Work item:
Would you return, word for word, the lines of the data below from the line with "gained popularity due" through the line with "plants that require", and no others?

(Data excerpts begins)

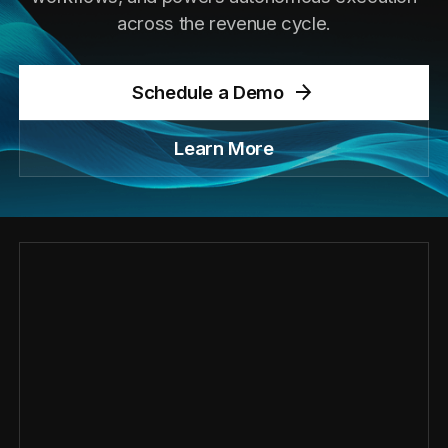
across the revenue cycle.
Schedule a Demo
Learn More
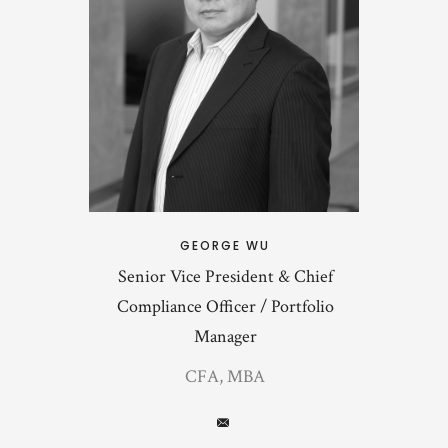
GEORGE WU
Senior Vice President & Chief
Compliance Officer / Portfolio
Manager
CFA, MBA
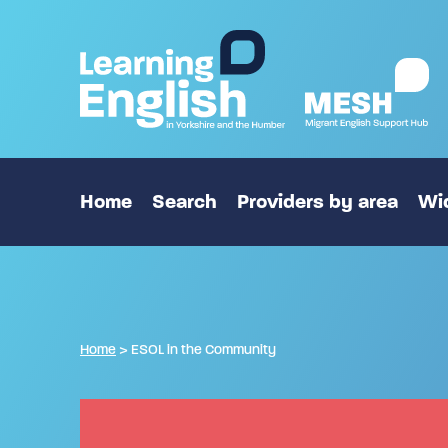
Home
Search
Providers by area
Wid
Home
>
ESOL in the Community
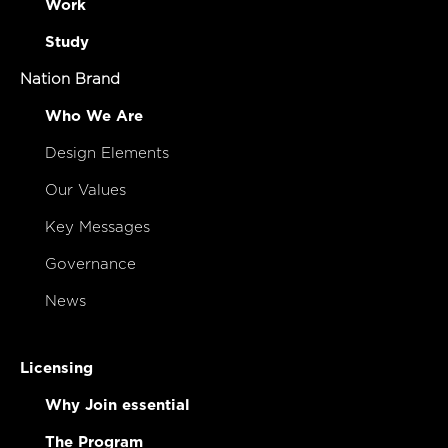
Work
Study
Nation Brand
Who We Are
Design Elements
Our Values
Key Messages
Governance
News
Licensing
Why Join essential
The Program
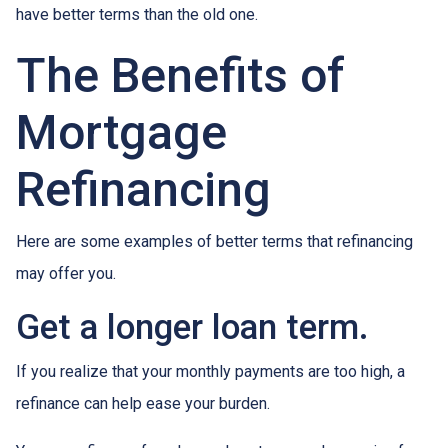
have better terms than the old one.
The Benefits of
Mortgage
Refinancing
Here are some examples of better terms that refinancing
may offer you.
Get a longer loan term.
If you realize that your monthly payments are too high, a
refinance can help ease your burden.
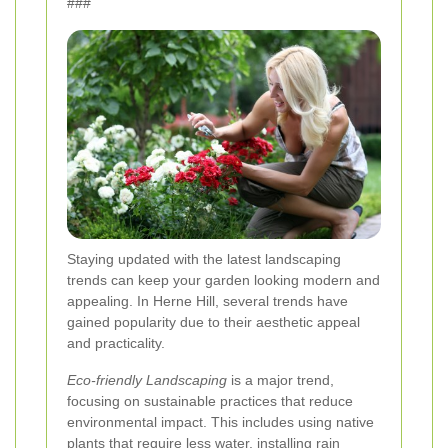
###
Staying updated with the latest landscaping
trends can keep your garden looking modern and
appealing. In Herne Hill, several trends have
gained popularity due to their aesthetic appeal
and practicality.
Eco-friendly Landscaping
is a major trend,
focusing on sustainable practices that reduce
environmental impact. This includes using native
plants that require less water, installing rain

(Data excerpts ends)
(Data excerpts begins)

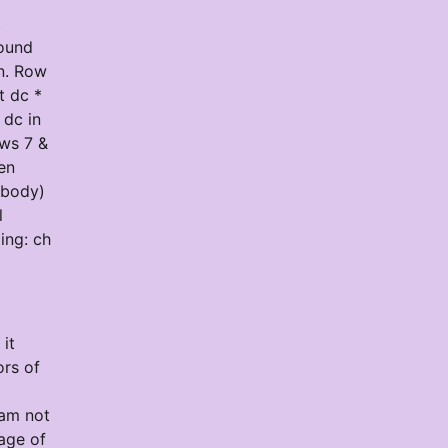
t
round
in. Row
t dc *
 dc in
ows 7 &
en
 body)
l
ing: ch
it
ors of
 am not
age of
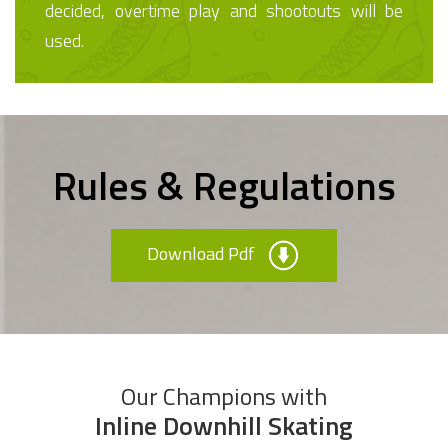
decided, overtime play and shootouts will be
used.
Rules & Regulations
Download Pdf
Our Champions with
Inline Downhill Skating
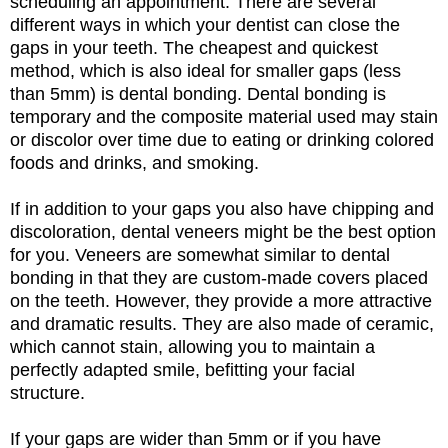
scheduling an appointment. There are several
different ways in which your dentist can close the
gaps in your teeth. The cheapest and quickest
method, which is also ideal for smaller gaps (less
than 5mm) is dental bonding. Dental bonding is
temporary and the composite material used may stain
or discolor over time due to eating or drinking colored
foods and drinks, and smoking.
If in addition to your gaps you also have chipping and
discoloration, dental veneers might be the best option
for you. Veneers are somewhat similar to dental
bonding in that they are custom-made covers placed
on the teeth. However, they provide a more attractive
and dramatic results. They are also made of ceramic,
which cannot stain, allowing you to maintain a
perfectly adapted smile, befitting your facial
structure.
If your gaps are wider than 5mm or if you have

(Data excerpts ends)

Exercise solution:
gained popularity due to their aesthetic appeal
and practicality.
Eco-friendly Landscaping
is a major trend,
focusing on sustainable practices that reduce
environmental impact. This includes using native
plants that require less water, installing rain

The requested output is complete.